How to avoid implicit memcpys?

matklad · July 17, 2023, 2:14pm

In TigerBeetle, there’s one problem which bites us again, and again, and again — Zig makes it easy to implicitly copy large structs, and that hurts. Consider this example progam:

const Big = struct {
    ballast: [4096]u8 = undefined,
    small: Small,
};

const Small = struct {
    ballast: [128]u8 = undefined,
};

export fn foo(xs_ptr: [*]const Big, xs_len: usize) callconv(.C) void {
    const xs: []const Big = xs_ptr[0..xs_len];
    for (xs) |x| {
        bar(&x.small);
    }
}

noinline fn bar(x: *const Small) void {
    _ = x;
}

If I compile it with

$ zig build-lib stack-copies.zig -Drelease-fast -fstrip -femit-llvm-ir

then the resulting .ll file contains

Block5:                                           ; preds = %Then3
  %16 = extractvalue { ptr, i64 } %10, 0
  %17 = getelementptr inbounds %stack-copies.Big, ptr %16, i64 %12
  call void @llvm.memcpy.p0.p0.i64(ptr align 1 %3, ptr align 1 %17, i64 4224, i1 false)
  %18 = getelementptr inbounds %stack-copies.Big, ptr %3, i32 0, i32 1
  call fastcc void @stack-copies.bar(ptr %18)
  br label %Block6

That’s a needless copy of 4224 bytes! It can be fixed by changing |x| to |*x|, but its a subtle thing, hard to notice without looking at the asm / ll.

I know that there are some long-term approaches to improve the situation here, like pinned structs, but I am wondering if there are some short-term remedies here?

Q: Can we somehow lint our existing code to warn about large copies?

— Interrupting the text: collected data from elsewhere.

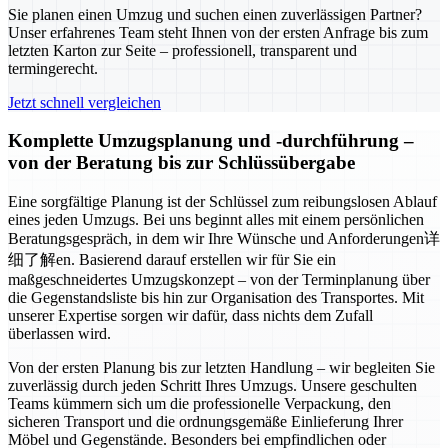
Sie planen einen Umzug und suchen einen zuverlässigen Partner?
Unser erfahrenes Team steht Ihnen von der ersten Anfrage bis zum
letzten Karton zur Seite – professionell, transparent und
termingerecht.
Jetzt schnell vergleichen
Komplette Umzugsplanung und -durchführung –
von der Beratung bis zur Schlüssübergabe
Eine sorgfältige Planung ist der Schlüssel zum reibungslosen Ablauf
eines jeden Umzugs. Bei uns beginnt alles mit einem persönlichen
Beratungsgespräch, in dem wir Ihre Wünsche und Anforderungen详
细了解en. Basierend darauf erstellen wir für Sie ein
maßgeschneidertes Umzugskonzept – von der Terminplanung über
die Gegenstandsliste bis hin zur Organisation des Transportes. Mit
unserer Expertise sorgen wir dafür, dass nichts dem Zufall
überlassen wird.
Von der ersten Planung bis zur letzten Handlung – wir begleiten Sie
zuverlässig durch jeden Schritt Ihres Umzugs. Unsere geschulten
Teams kümmern sich um die professionelle Verpackung, den
sicheren Transport und die ordnungsgemäße Einlieferung Ihrer
Möbel und Gegenstände. Besonders bei empfindlichen oder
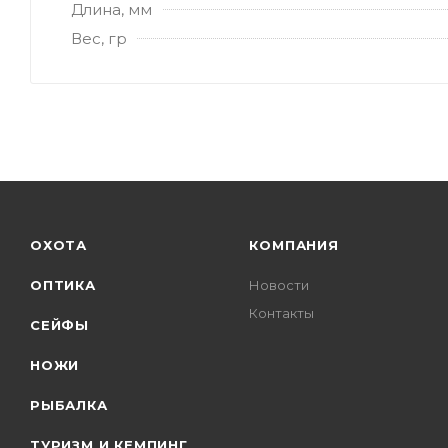
Длина, мм
Вес, гр
ОХОТА
КОМПАНИЯ
ОПТИКА
Новости
Контакты
СЕЙФЫ
НОЖИ
РЫБАЛКА
ТУРИЗМ И КЕМПИНГ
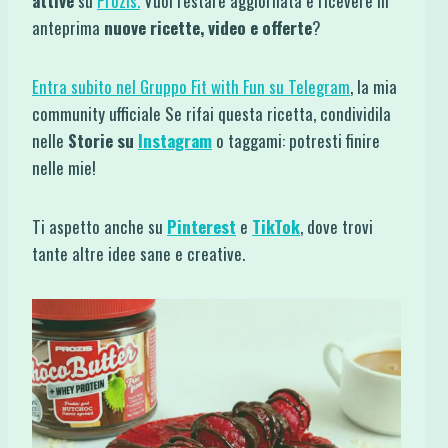
attive
su
Prozis.
Vuoi restare aggiornata e ricevere in
anteprima
nuove ricette, video e offerte
?
Entra subito nel Gruppo Fit with Fun su Telegram
, la mia
community ufficiale Se rifai questa ricetta, condividila
nelle
Storie su
Instagram
o taggami: potresti finire
nelle mie!
Ti aspetto anche su
Pinterest
e
TikTok
, dove trovi
tante altre idee sane e creative.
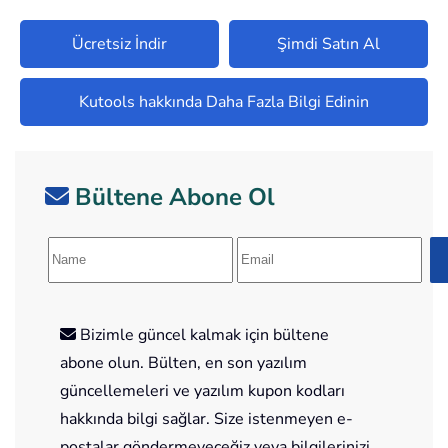
Ücretsiz İndir
Şimdi Satın Al
Kutools hakkında Daha Fazla Bilgi Edinin
Bültene Abone Ol
Bizimle güncel kalmak için bültene
abone olun. Bülten, en son yazılım
güncellemeleri ve yazılım kupon kodları
hakkında bilgi sağlar. Size istenmeyen e-
postalar göndermeyeceğiz veya bilgilerinizi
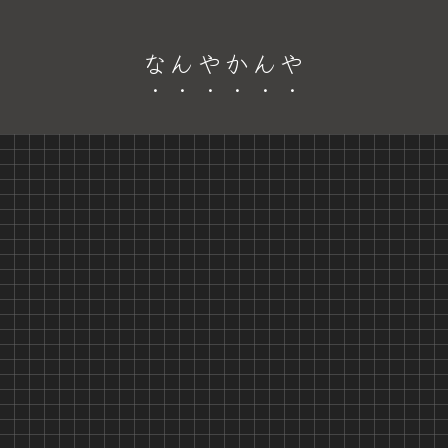
なんやかんや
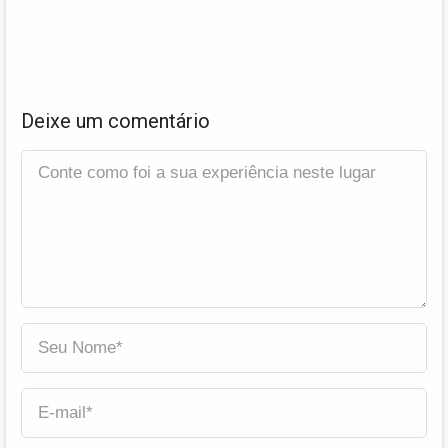
Deixe um comentário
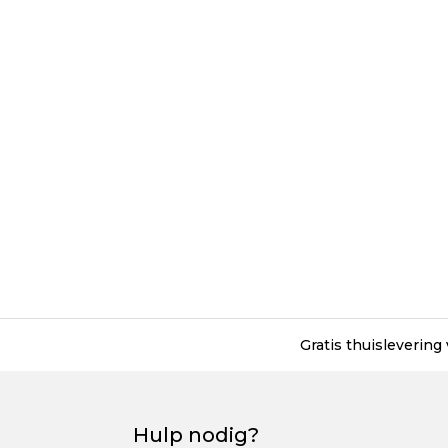
Gratis thuislevering
Hulp nodig?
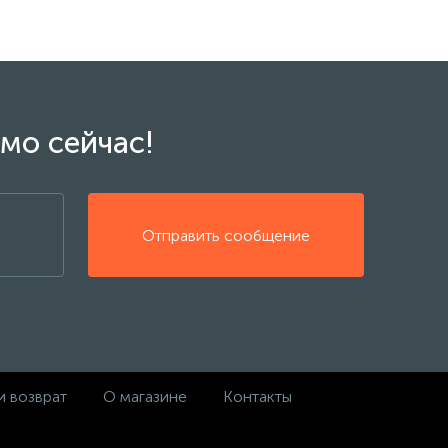
мо сейчас!
Отправить сообщение
и возврат
О магазине
Контакты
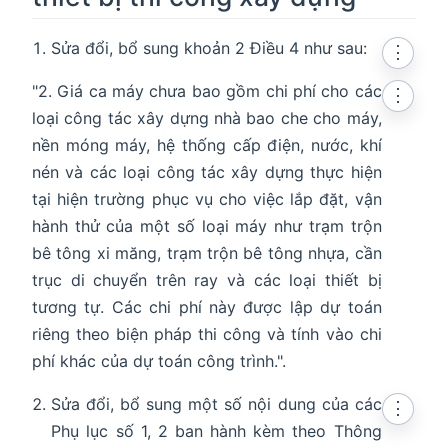
Sửa đổi, bổ sung khoản 2 Điều 4 như sau:
⋮
"2. Giá ca máy chưa bao gồm chi phí cho các
⋮
loại công tác xây dựng nhà bao che cho máy,
nền móng máy, hệ thống cấp điện, nước, khí
nén và các loại công tác xây dựng thực hiện
tại hiện trường phục vụ cho việc lắp đặt, vận
hành thử của một số loại máy như trạm trộn
bê tông xi măng, trạm trộn bê tông nhựa, cần
trục di chuyển trên ray và các loại thiết bị
tương tự. Các chi phí này được lập dự toán
riêng theo biện pháp thi công và tính vào chi
phí khác của dự toán công trình.".
Sửa đổi, bổ sung một số nội dung của các
⋮
Phụ lục số 1, 2 ban hành kèm theo Thông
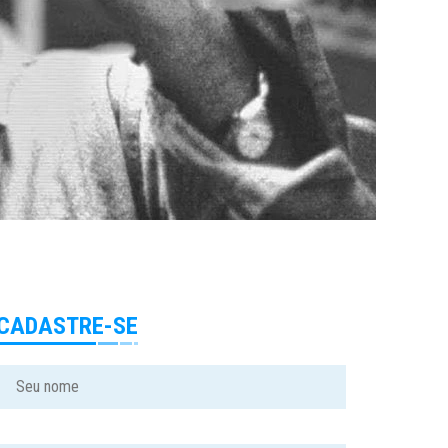
CADASTRE-SE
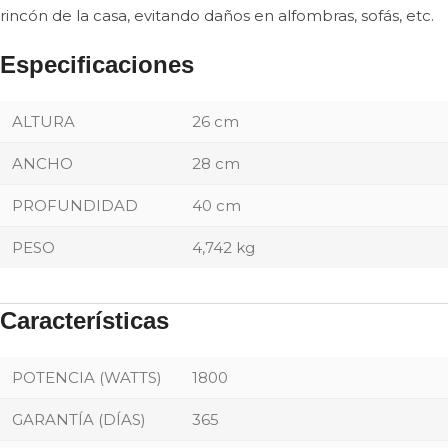
rincón de la casa, evitando daños en alfombras, sofás, etc.
Especificaciones
ALTURA
26 cm
ANCHO
28 cm
PROFUNDIDAD
40 cm
PESO
4,742 kg
Características
POTENCIA (WATTS)
1800
GARANTÍA (DÍAS)
365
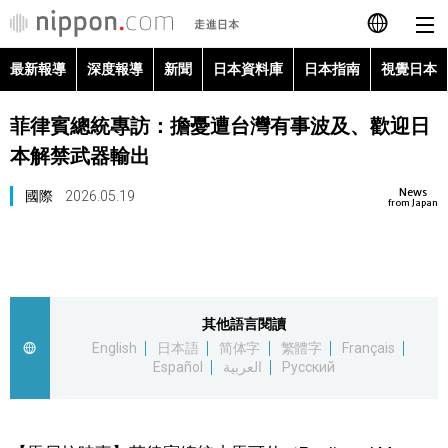
最新報導
深度報導
新聞
日本資料庫
日本指南
視覺日本
日本語
菲律賓總統專訪：擔憂遭台灣有事波及、歡迎日
English
本解禁武器輸出
简体字
最新報導
News
國際
2026.05.19
from Japan
Français
深度報導
Español
新聞
其他語言閱讀
العربية
English
日本語
简体字
繁體字
Français
日本資料庫
Español
العربية
Русский
Русский
日本指南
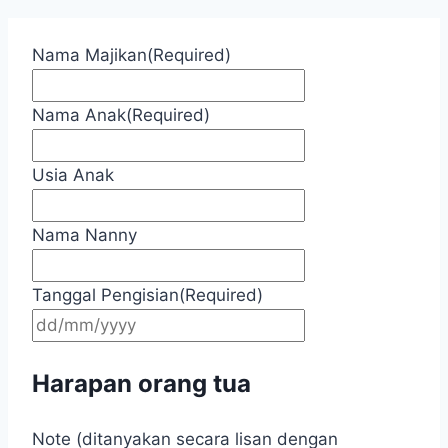
Nama Majikan
(Required)
Nama Anak
(Required)
Usia Anak
Nama Nanny
Tanggal Pengisian
(Required)
DD
slash
MM
Harapan orang tua
slash
YYYY
Note (ditanyakan secara lisan dengan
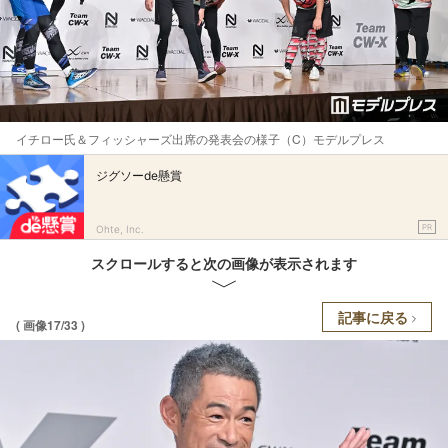
イチロー氏＆フィッシャーズ出席の発表会の様子（C）モデルプレス
ジグソーde懸賞
PR
Ohte, Inc.
スクロールすると次の画像が表示されます
記事に戻る
( 画像17/33 )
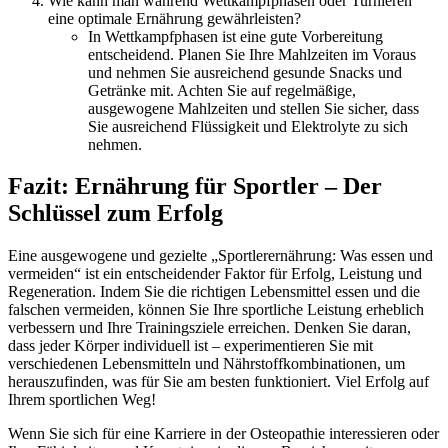
Wie kann man während Wettkampfphasen oder Turnieren
eine optimale Ernährung gewährleisten?
In Wettkampfphasen ist eine gute Vorbereitung
entscheidend. Planen Sie Ihre Mahlzeiten im Voraus
und nehmen Sie ausreichend gesunde Snacks und
Getränke mit. Achten Sie auf regelmäßige,
ausgewogene Mahlzeiten und stellen Sie sicher, dass
Sie ausreichend Flüssigkeit und Elektrolyte zu sich
nehmen.
Fazit: Ernährung für Sportler – Der
Schlüssel zum Erfolg
Eine ausgewogene und gezielte „Sportlerernährung: Was essen und
vermeiden“ ist ein entscheidender Faktor für Erfolg, Leistung und
Regeneration. Indem Sie die richtigen Lebensmittel essen und die
falschen vermeiden, können Sie Ihre sportliche Leistung erheblich
verbessern und Ihre Trainingsziele erreichen. Denken Sie daran,
dass jeder Körper individuell ist – experimentieren Sie mit
verschiedenen Lebensmitteln und Nährstoffkombinationen, um
herauszufinden, was für Sie am besten funktioniert. Viel Erfolg auf
Ihrem sportlichen Weg!
Wenn Sie sich für eine Karriere in der Osteopathie interessieren oder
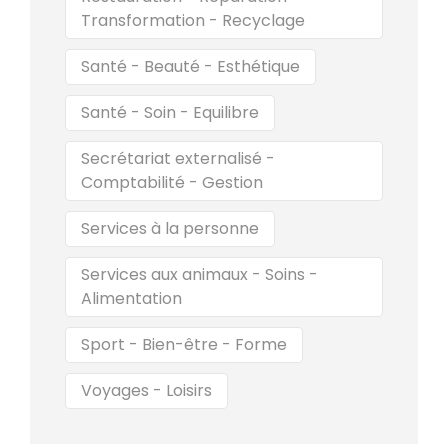
Transformation - Recyclage
Santé - Beauté - Esthétique
Santé - Soin - Equilibre
Secrétariat externalisé -
Comptabilité - Gestion
Services à la personne
Services aux animaux - Soins -
Alimentation
Sport - Bien-être - Forme
Voyages - Loisirs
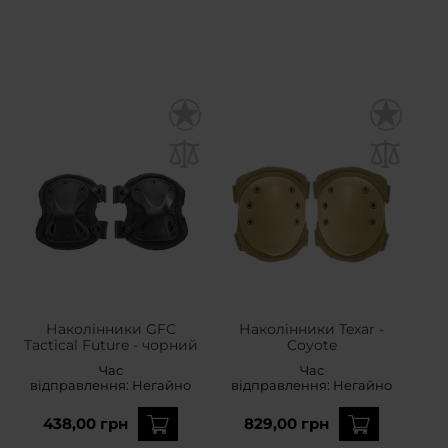
Наколінники GFC
Наколінники Texar -
Tactical Future - чорний
Coyote
Час
Час
відправлення:
Негайно
відправлення:
Негайно
438,00 грн
829,00 грн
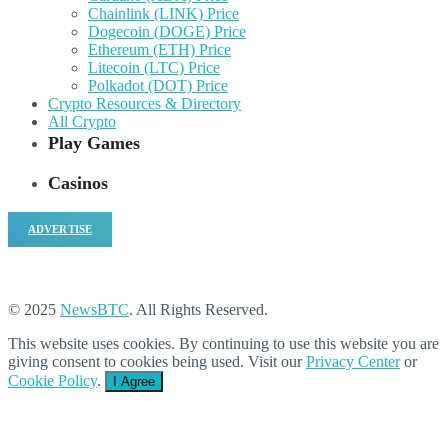
Chainlink (LINK) Price
Dogecoin (DOGE) Price
Ethereum (ETH) Price
Litecoin (LTC) Price
Polkadot (DOT) Price
Crypto Resources & Directory
All Crypto
Play Games
Casinos
ADVERTISE
© 2025
NewsBTC
. All Rights Reserved.
This website uses cookies. By continuing to use this website you are
giving consent to cookies being used. Visit our
Privacy Center
or
Cookie Policy
.
I Agree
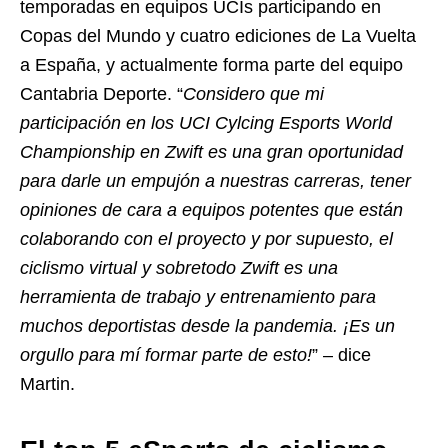
temporadas en equipos UCIs participando en
Copas del Mundo y cuatro ediciones de La Vuelta
a España, y actualmente forma parte del equipo
Cantabria Deporte. “
Considero que mi
participación en los UCI Cylcing Esports World
Championship en Zwift es una gran oportunidad
para darle un empujón a nuestras carreras, tener
opiniones de cara a equipos potentes que están
colaborando con el proyecto y por supuesto, el
ciclismo virtual y sobretodo Zwift es una
herramienta de trabajo y entrenamiento para
muchos deportistas desde la pandemia. ¡Es un
orgullo para mí formar parte de esto!
” – dice
Martin.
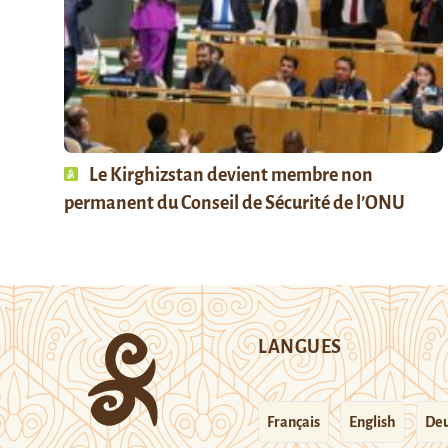
Le Kirghizstan devient membre non
permanent du Conseil de Sécurité de l’ONU
LANGUES
Français
English
Deu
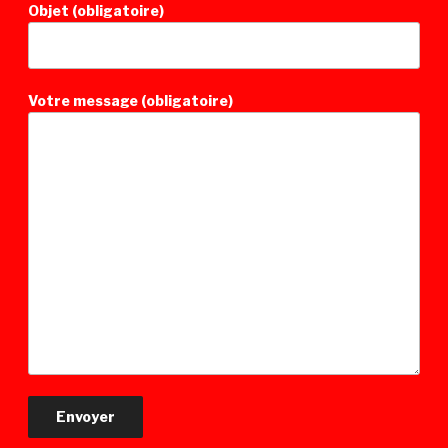
Objet (obligatoire)
Votre message (obligatoire)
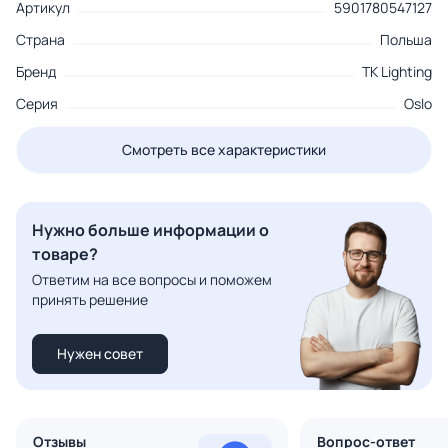
Артикул
5901780547127
Страна
Польша
Бренд
TK Lighting
Серия
Oslo
Смотреть все характеристики
Нужно больше информации о
товаре?
Ответим на все вопросы и поможем
принять решение
Нужен совет
Отзывы
Вопрос-ответ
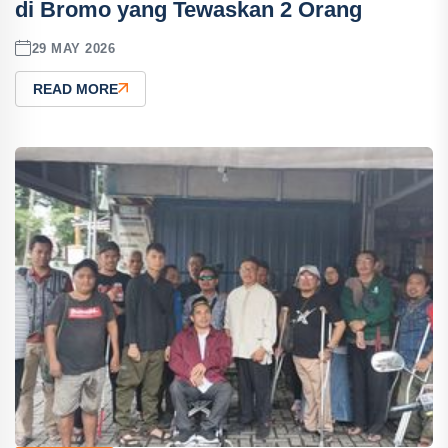
di Bromo yang Tewaskan 2 Orang
29 MAY 2026
READ MORE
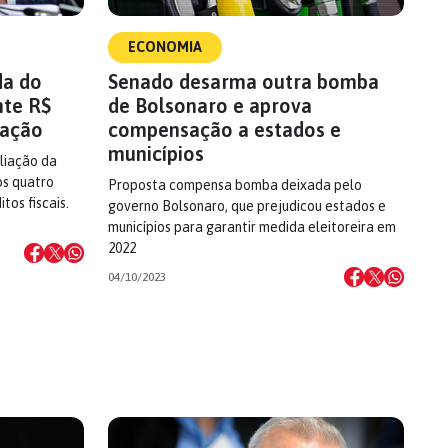
ECONOMIA
da do
Senado desarma outra bomba
nte R$
de Bolsonaro e aprova
dação
compensação a estados e
municípios
liação da
os quatro
Proposta compensa bomba deixada pelo
os fiscais.
governo Bolsonaro, que prejudicou estados e
municípios para garantir medida eleitoreira em
2022
04/10/2023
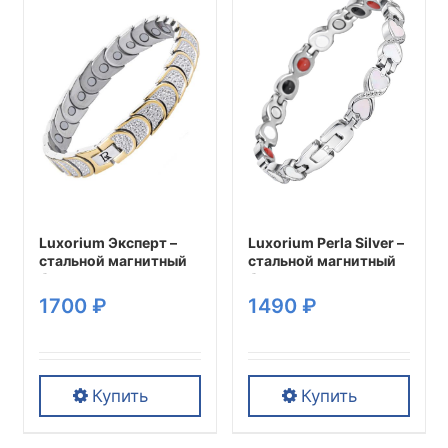
имеет
имеет
несколько
несколько
вариаций.
вариаций.
Опции
Опции
можно
можно
выбрать
выбрать
на
на
странице
странице
товара.
товара.
Luxorium Perla Silver –
Luxorium Эксперт –
стальной магнитный
стальной магнитный
браслет на руку от
браслет на руку от
давления женский
давления женский
1490
₽
1700
₽
энергетический
энергетический
аксессуар для
аксессуар для
красоты и здоровья
красоты и здоровья
Купить
Купить
Этот
Этот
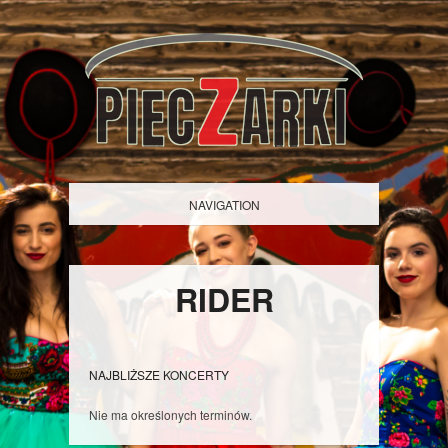
NAVIGATION
RIDER
NAJBLIŻSZE KONCERTY
Nie ma określonych terminów.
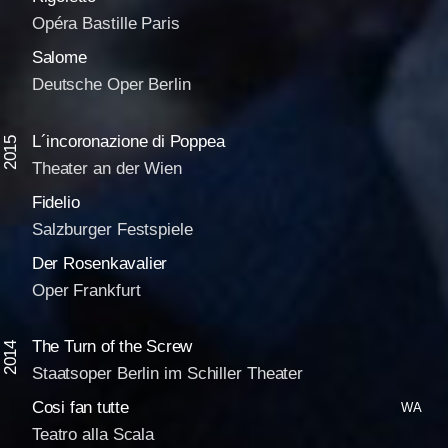
Opéra Bastille Paris
Salome
Deutsche Oper Berlin
L´incoronazione di Poppea
2015
Theater an der Wien
Fidelio
Salzburger Festspiele
Der Rosenkavalier
Oper Frankfurt
The Turn of the Screw
2014
Staatsoper Berlin im Schiller Theater
Cosi fan tutte
WA
Teatro alla Scala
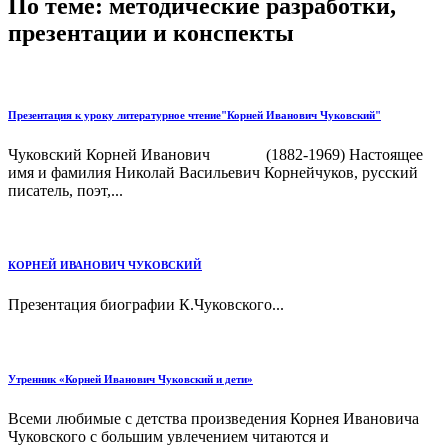
По теме: методические разработки,
презентации и конспекты
Презентация к уроку литературное чтение"Корней Иванович Чуковский"
Чуковский Корней Иванович (1882-1969) Настоящее
имя и фамилия Николай Васильевич Корнейчуков, русский
писатель, поэт,...
КОРНЕЙ ИВАНОВИЧ ЧУКОВСКИЙ
Презентация биографии К.Чуковского...
Утренник «Корней Иванович Чуковский и дети»
Всеми любимые с детства произведения Корнея Ивановича
Чуковского с большим увлечением читаются и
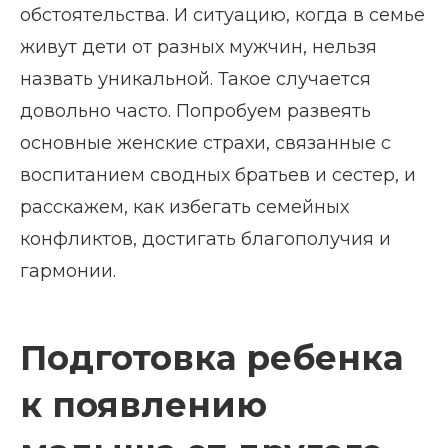
обстоятельства. И ситуацию, когда в семье
живут дети от разных мужчин, нельзя
назвать уникальной. Такое случается
довольно часто. Попробуем развеять
основные женские страхи, связанные с
воспитанием сводных братьев и сестер, и
расскажем, как избегать семейных
конфликтов, достигать благополучия и
гармонии.
Подготовка ребенка
к появлению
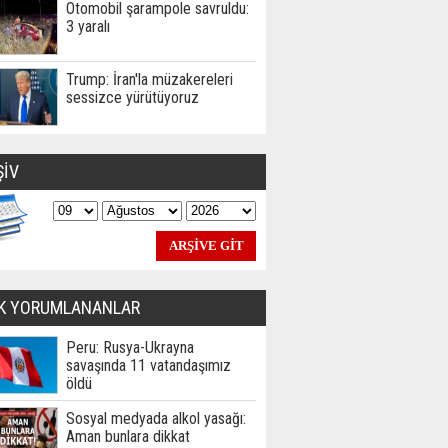
Otomobil şarampole savruldu:
3 yaralı
Trump: İran'la müzakereleri
sessizce yürütüyoruz
ŞİV
K YORUMLANANLAR
Peru: Rusya-Ukrayna
savaşında 11 vatandaşımız
öldü
Sosyal medyada alkol yasağı:
Aman bunlara dikkat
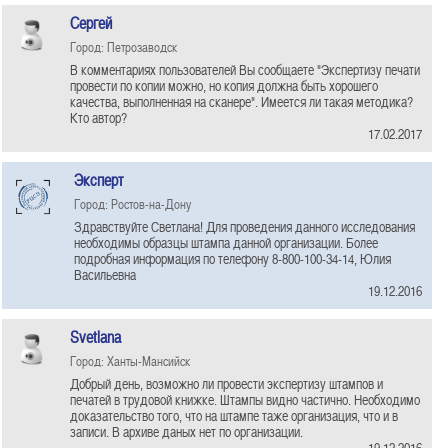
Сергей
Город: Петрозаводск
В комментариях пользователей Вы сообщаете "Экспертизу печати
провести по копии можно, но копия должна быть хорошего
качества, выполненная на сканере". Имеется ли такая методика?
Кто автор?
17.02.2017
Эксперт
Город: Ростов-на-Дону
Здравствуйте Светлана! Для проведения данного исследования
необходимы образцы штампа данной организации. Более
подробная информация по телефону 8-800-100-34-14, Юлия
Васильевна
19.12.2016
Svetlana
Город: Ханты-Мансийск
Добрый день, возможно ли провести экспертизу штампов и
печатей в трудовой книжке. Штампы видно частично. Необходимо
доказательство того, что на штампе таже организация, что и в
записи. В архиве даных нет по организации.
19.12.2016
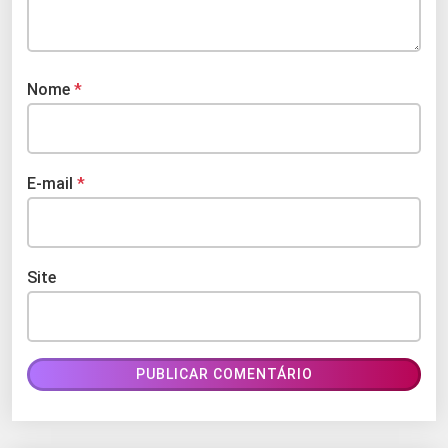
Nome
*
E-mail
*
Site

I think ideally such a lint should live in the Zig compiler, and implemented in a backend-independent way. However, I don’t think it is easy to plug custom code there — afaiu, zig doesn’t expose it’s internal IRs for analysis.

My next thought here is to look at LLVM IR. The .ll files are easy to produce, fairly stable, and easy to work with, because they are text.

Q: Would detecting memcpys on the LLVM level work? Or are there any non-obvious problem on that path, like false positives or something?

Preliminary investigation shows that look at .ll files can uncover at least some problems

$ λ rg -F 'llvm.memcpy' tigerbeetle.ll | rg '.*(i64 \d+).*' -r '$1' | sort -n -k 2 | tail -n 32
i64 11904
i64 11904
i64 11904
i64 11904
i64 11904
i64 12032
i64 12032
i64 12032
i64 12032
i64 12032
i64 12032
i64 13568
i64 13568
i64 13568
i64 13568
i64 13568
i64 37376
i64 37376
i64 47616
i64 47616
i64 58832
i64 60624
i64 101888
i64 101888
i64 125136
i64 255808
i64 255808
i64 255856
i64 255856
i64 255856
i64 265248
i64 265248

We do indeed seem to copy quarter-of-a-megabyte here and there! Manually looking at the last entry even attributes it to this specific line:

github.com

tigerbeetle/tigerbeetle/blob/2c7e0074ebcb69b2c5647213d787f056875ad26b/src/vsr/replica.zig#L832


      
          .quorum_nack_prepare = quorum_nack_prepare,
          .quorum_majority = quorum_majority,
          .nonce = options.nonce,
          // Copy the (already-initialized) time back, to avoid regressing the monotonic
          // clock guard.
          .time = self.time,
          .clock = self.clock,
          .journal = self.journal,
          .client_replies = client_replies,
          .message_bus = self.message_bus,
          .state_machine = self.state_machine,
          .superblock = self.superblock,
          .grid = self.grid,
          .grid_write_blocks = self.grid_write_blocks,
          .opened = self.opened,
          .view = self.superblock.working.vsr_state.view,
          .log_view = self.superblock.working.vsr_state.log_view,
          .op = undefined,
          .commit_min = self.superblock.working.vsr_state.commit_min,
          .commit_max = self.superblock.working.vsr_state.commit_max,
          .pipeline = .{ .cache = .{} },

What happens here is that we want to intialize a struct with many fields, so we use self.* = .{} syntax to statically check that all fields are set. But, because the struct is large, and we need stable addresses, some fields are initialized separately using self.state_machine = try StateMachine.init(...), and then are set-to-themselves in this last line which produces memcopies.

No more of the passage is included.